What sessions stand out in your mind? Do you have like an all-time session?

That’s a great question. Some of my best and favorite surf trips ever have been to wave pools. Waco was my first time ever surfing the wave, and I was invited to the first Stab High event there. So I got the wildcard invitation to that event, and it was just so insane being a part of all these surfers that I’ve looked up to my entire life and having a shot to surf with them in this confined area. We’re all hanging out, all drinking beers together after the contest. It was such a surreal moment for me. So that was pretty exceptional experience, and I was able to do better than I thought I was going to do in that event, riding a soft board. I was the only guy riding a Catch Surf in that contest.

And then another really special experience for me was when I got to go back to Waco with Mason Ho, and we had the wave engineers develop new waves for us. So we were the test dummies for some of their new technologies, and we got to try out three different weird wedge waves. I was able to land probably the biggest air I’ve ever done on a skimboard. And that was like a moment where, when you picture something in your head and imagine it for so long, and then you actually land it, it’s very rewarding, especially when you have Mason Ho cheering you on and he’s all stoked for you. So that was a really cool moment.
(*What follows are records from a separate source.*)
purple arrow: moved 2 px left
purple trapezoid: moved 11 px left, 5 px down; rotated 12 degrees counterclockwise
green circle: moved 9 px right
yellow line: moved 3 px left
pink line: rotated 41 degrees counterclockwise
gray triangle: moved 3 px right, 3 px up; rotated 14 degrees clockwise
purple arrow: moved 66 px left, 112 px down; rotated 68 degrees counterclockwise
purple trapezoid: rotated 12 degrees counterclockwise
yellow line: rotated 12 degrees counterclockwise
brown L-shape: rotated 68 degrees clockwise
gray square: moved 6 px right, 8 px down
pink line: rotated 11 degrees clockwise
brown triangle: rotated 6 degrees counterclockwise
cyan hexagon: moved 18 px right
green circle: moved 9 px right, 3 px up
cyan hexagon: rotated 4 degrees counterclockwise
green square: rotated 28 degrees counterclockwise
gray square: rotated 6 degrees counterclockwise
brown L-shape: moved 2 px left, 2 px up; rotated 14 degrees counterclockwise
And then the last special moment I’ll talk about is being able to winch in at the Palm Springs Surf Club. Cheyne and Kalani were incredible in letting me bring in this cable park feature to their wave pool, and we were whipping into waves. But we were doing it in a controlled environment where we could get this peak in the middle of the pool and come into it with a lot of speed from from the cable or from the pulley system and kind of just launch off of it as fast as you could handle. So this last week at Palm Springs Surf Club, I got got a couple of attempts at basically launching off of their slab wave. There was a wave that they made to get barreled, and we were able to actually winch into it. And I kind of took off from one side of the wave and then landed on the other side. And that was one of those moments that’ll be with me for the rest of my life. So I’ve had a couple of experiences in wave pools that have, like, really changed my outlook on on surfing and just like the potential in pools. 

Looking forward five to ten years, how do you see surfing changing with so many wave pools opening?

Wave pools are going to be incredible for people who don’t traditionally have ocean access. Take Patti Zhou, for instance. She comes from a snowboarding background and has become an amazing surfer practicing in the Texas wave pool. Wave pools are also great for surf therapy and helping people with disabilities or those uncomfortable in the ocean. The accessibility surf parks provide is already changing surfing. I’ve met lifeguards who have learned to surf in pools and are fantastic at it. One lifeguard from Waco was so used to the pool’s controlled environment that the ocean’s sensory overload on his first visit made him think jets were flying overhead.

Of the 10 pools opening next year, where do you want to surf?

That’s a tough question. I can’t name any of the new pools off the top of my head. Munich sounds interesting. They have that cool river wave, and I haven’t surfed with Endless Surf technology yet. It would be cool to try their first pool.